Aboriginal and Torres Strait Islander Student of the Year Award

The Aboriginal and Torres Strait Islander Student of the Year Award recognises the achievement of an Aboriginal or Torres Strait Islander student who displays a strong understanding and knowledge of the vocational education and training system and demonstrates the relevance of lifelong learning for themselves and their community.

State or territory training award winners of this category are automatically finalists for the Australian Training Awards and will compete at the national level.

Markeeta Douglas’ interest in audiometry started at a young age, having suffered from ear infections for the majority of her childhood. Fast forward a few years, Markeeta’s interest was re-ignited when her four-year-old son was to undergo surgery for a serious middle ear infection.

Markeeta took the next steps to enrol at TAFE NSW – Western Sydney Institute to complete a Certificate IV in Audiometry. The 30-year-old studied by distance education through WSI’s Open Training and Education Network (OTEN) and believes her training has opened up many opportunities for her to boost the health of local Aboriginal people.

Markeeta is now employed as an audiometrist at the Awabakal Cooperative in Newcastle, an organisation that is leading the way in Aboriginal ear health in New South Wales and beyond.

Her outstanding efforts in her studies saw her win the coveted Aboriginal and Torres Strait Islander Student of the Year at the 2013 Australian Training Awards.

"It is amazing to be able to represent not only vocational education and training and the health industry, but also my community, family and Aboriginal culture.

"Finalist week leading up to the Australian Training Awards was one of the best weeks in my life.

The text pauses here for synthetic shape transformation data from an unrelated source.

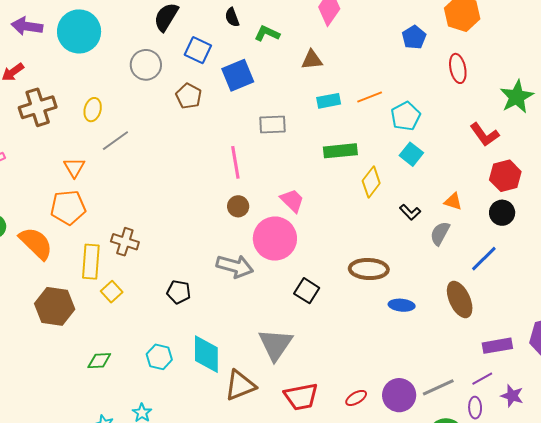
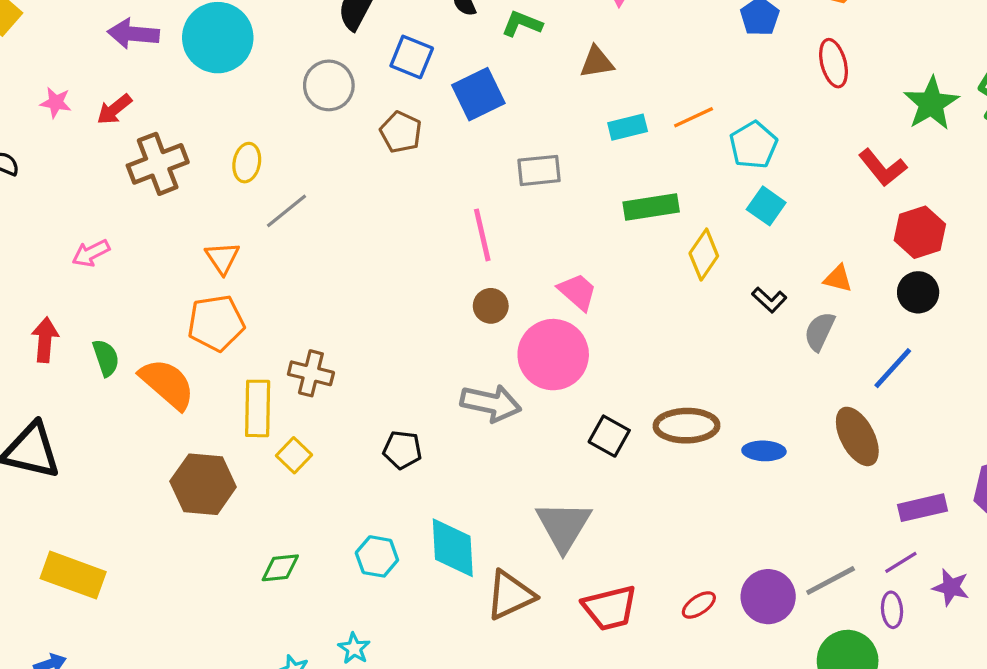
brown ellipse: (369, 269) -> (686, 426), moved

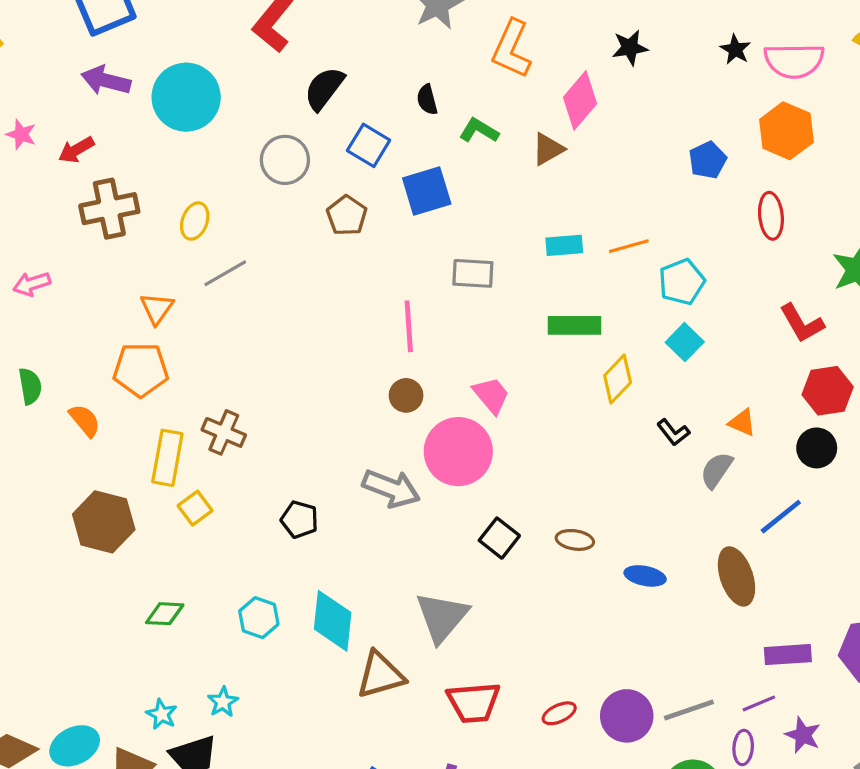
brown triangle: (597, 62) -> (548, 149), moved, turned -30
orange semicircle: (167, 384) -> (85, 420), size x0.6
brown ellipse: (686, 426) -> (575, 540), size x0.6

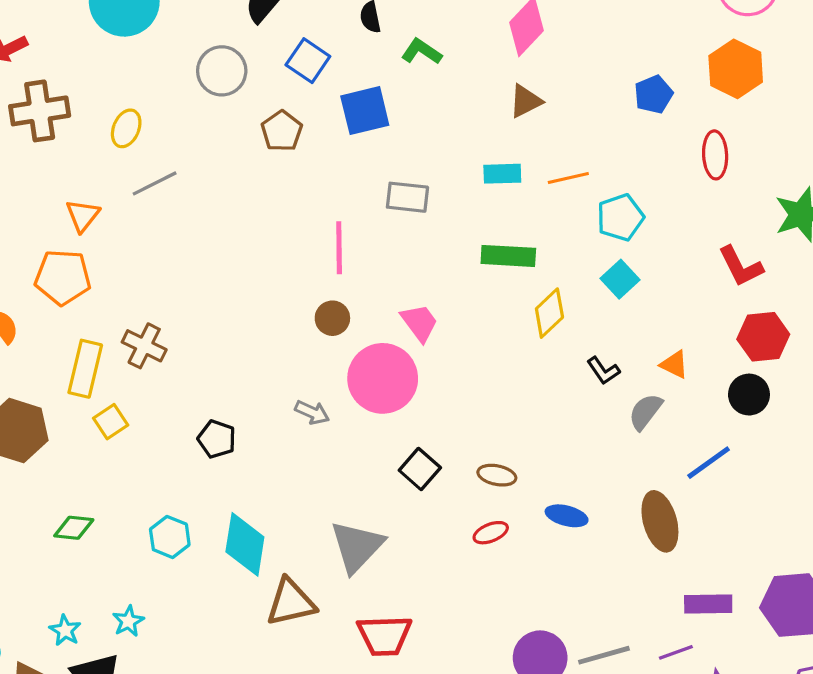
brown triangle: (548, 149) -> (526, 101), moved
gray arrow: (391, 488) -> (312, 412), size x0.6
red ellipse: (559, 713) -> (491, 533), moved

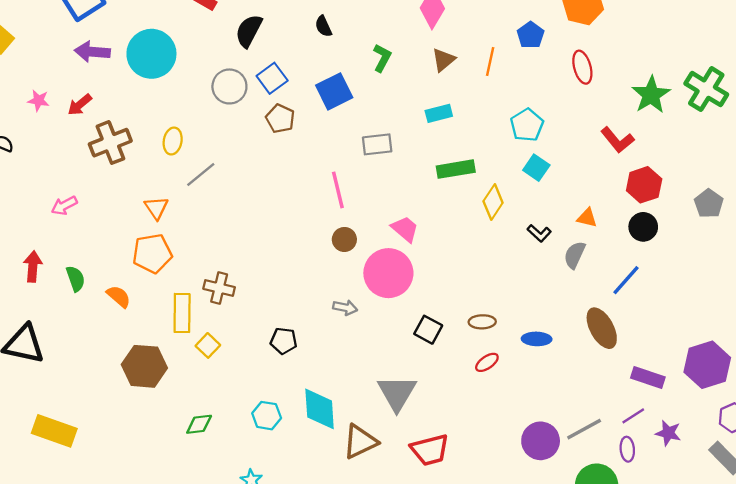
green L-shape: (422, 52) -> (382, 58), moved, turned 96
blue square: (308, 61) -> (272, 78), moved, turned 32
orange line: (568, 178) -> (490, 61), moved, turned -52
purple rectangle: (708, 604) -> (648, 378), turned 32

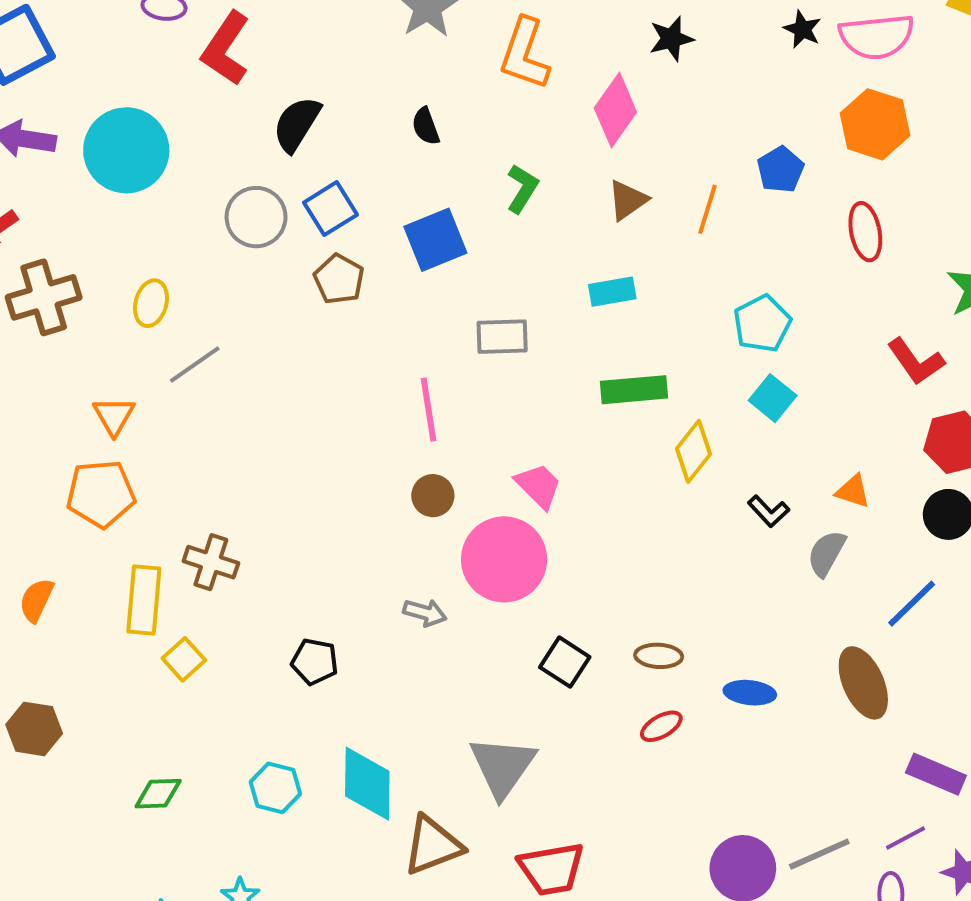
orange semicircle: (119, 296) -> (36, 600), moved, turned -110
brown hexagon: (144, 366) -> (34, 729), moved, size x0.7

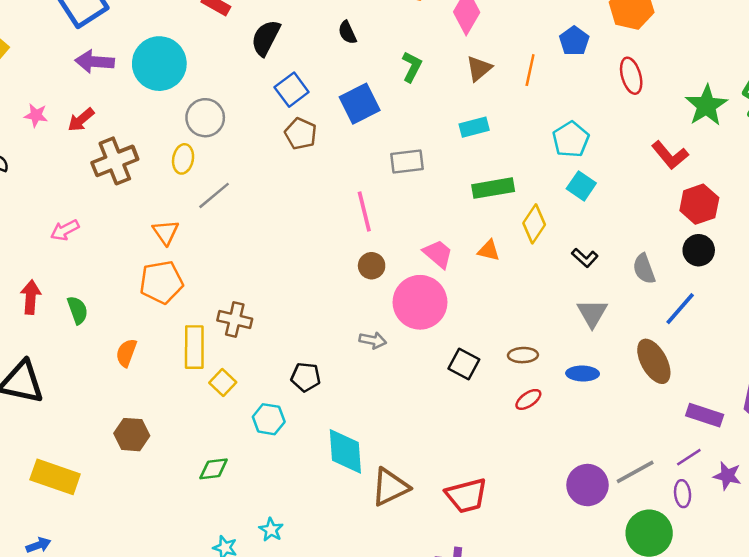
gray circle: (256, 217) -> (205, 118), moved
orange triangle: (853, 491) -> (489, 250), moved
gray semicircle: (827, 553) -> (644, 269), moved, turned -44
gray triangle: (502, 766) -> (592, 313), moved, size x0.7
cyan hexagon: (275, 788) -> (269, 419), moved

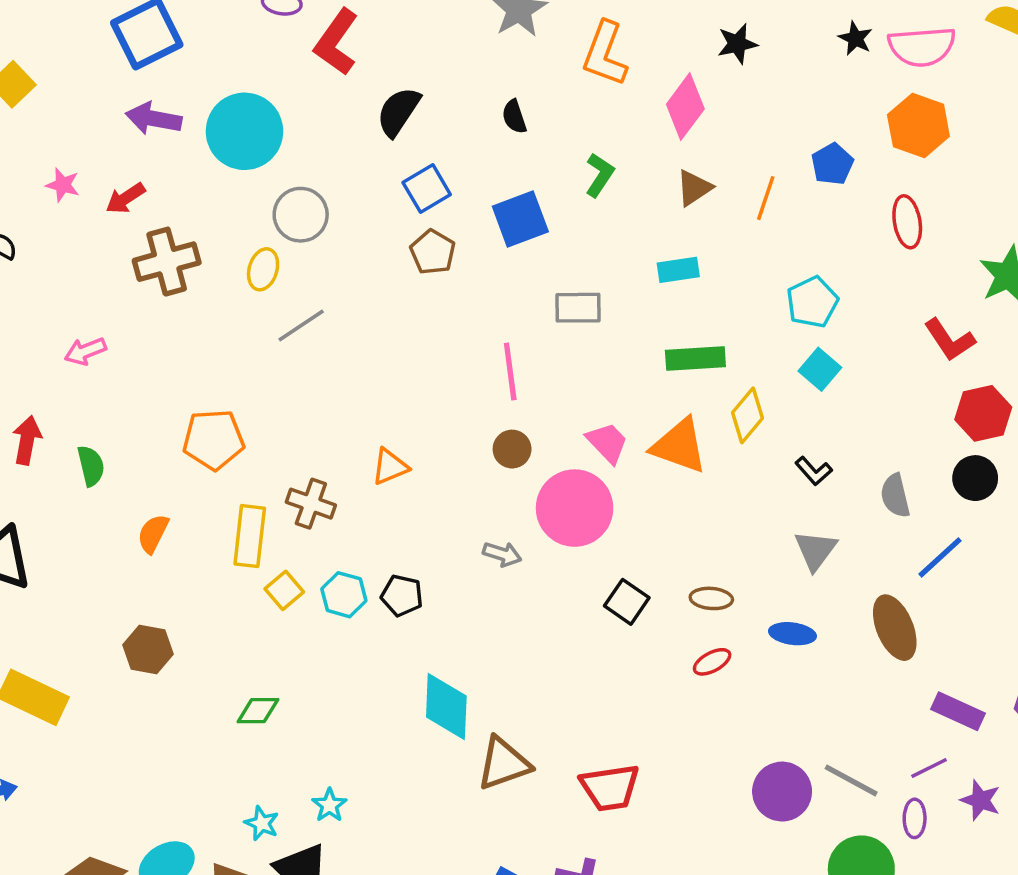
orange triangle: (166, 232) -> (390, 467), moved, turned 36
orange triangle: (489, 250) -> (679, 446), size x1.8
cyan hexagon: (269, 419) -> (344, 595), moved
gray line: (635, 472) -> (851, 780), turned 51

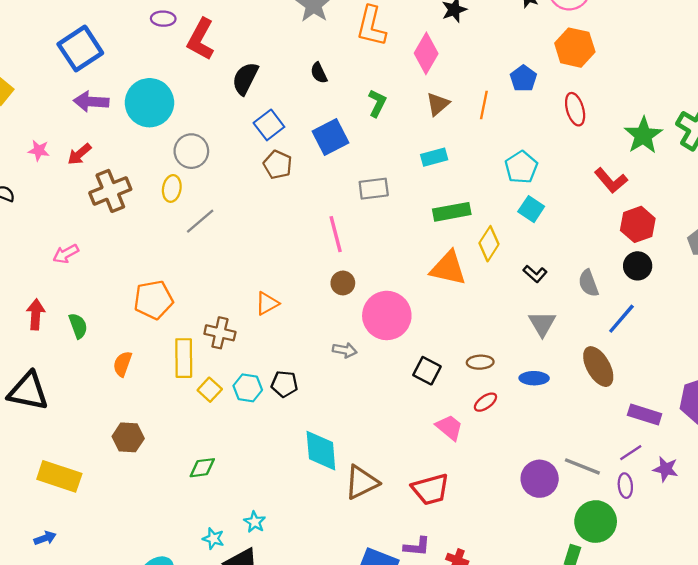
pink trapezoid: (607, 443) -> (449, 427), moved

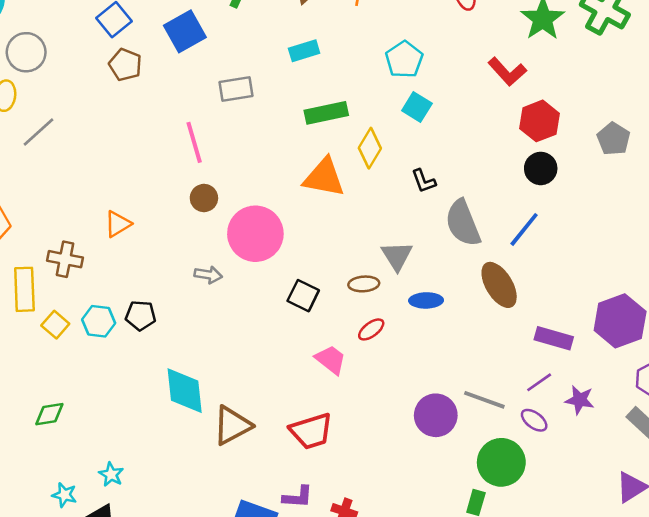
black L-shape: (535, 274) -> (424, 181), turned 30
gray semicircle: (588, 283) -> (463, 223), moved, size x1.5
gray triangle: (542, 324) -> (397, 256), moved
purple ellipse: (625, 486) -> (534, 420), turned -45

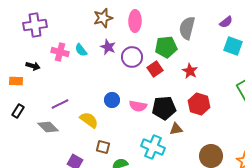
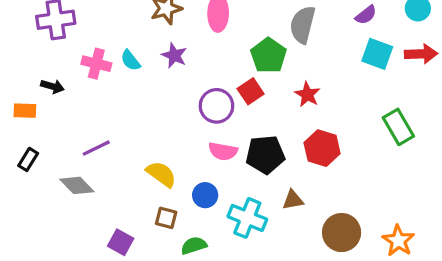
green pentagon: (166, 47) -> (268, 56), turned -30
purple circle: (132, 57) -> (216, 106), moved
blue circle: (112, 100) -> (205, 195), moved
yellow semicircle: (89, 120) -> (161, 174), moved
brown triangle: (176, 129) -> (293, 200), moved

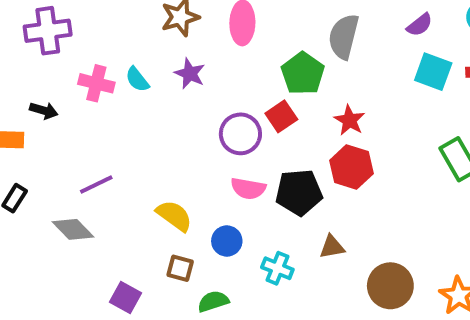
red hexagon: (322, 148) -> (351, 167), moved
cyan cross: (247, 218) -> (277, 268), size x0.7

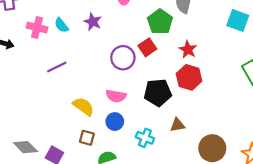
purple line: (96, 185) -> (57, 67), moved
pink semicircle: (248, 188) -> (116, 96), moved
gray diamond: (73, 229) -> (25, 147), moved

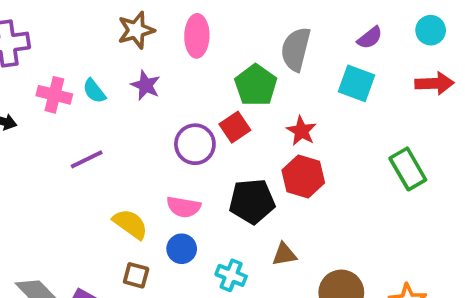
cyan square: (238, 21) -> (357, 83), moved

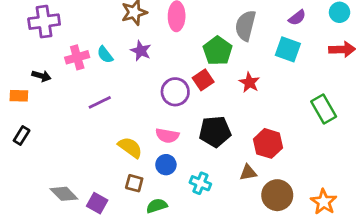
pink cross: (54, 95) -> (77, 57), turned -30
red hexagon: (303, 177) -> (268, 143), moved
brown triangle: (284, 254) -> (248, 173), moved

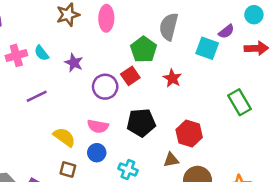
purple semicircle: (297, 18) -> (226, 31), moved
purple star: (141, 51) -> (74, 63), moved

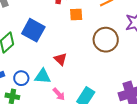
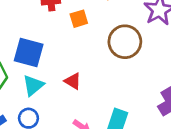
cyan triangle: (43, 76) -> (33, 85), moved, turned -30

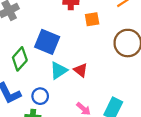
cyan triangle: (33, 85) -> (59, 70), moved

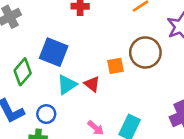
orange square: (92, 19) -> (116, 66), moved

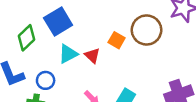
blue square: (54, 52) -> (58, 22), turned 32
orange square: (116, 66) -> (117, 40), turned 35

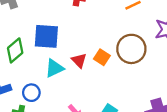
blue square: (58, 22) -> (46, 36), turned 32
red triangle: (92, 56) -> (79, 60), moved

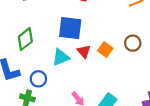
blue square: (46, 36) -> (70, 28), moved
brown circle: (131, 49) -> (133, 43), size x0.6

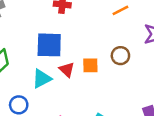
orange square: (105, 49) -> (90, 65), turned -32

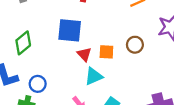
cyan triangle: (42, 79) -> (94, 76), moved

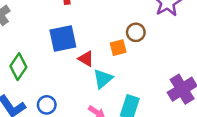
orange square: (106, 52) -> (118, 48), moved

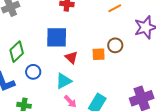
cyan triangle: (103, 79) -> (64, 81), moved
blue circle: (47, 105) -> (33, 72), moved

To bond with my category finalists, meeting the young Aboriginal and Torres Strait Islander people – the best in their state – is such a privilege and a once in a lifetime opportunity.

"My experiences with vocational education and training have helped me grow so much as a person. I am now much more confident within myself and I have a real passion for sharing my knowledge with others," Markeeta said.

Markeeta uses her experience to promote vocational education and training as a pathway to learning and career progression, and the importance of education and health in the Aboriginal community.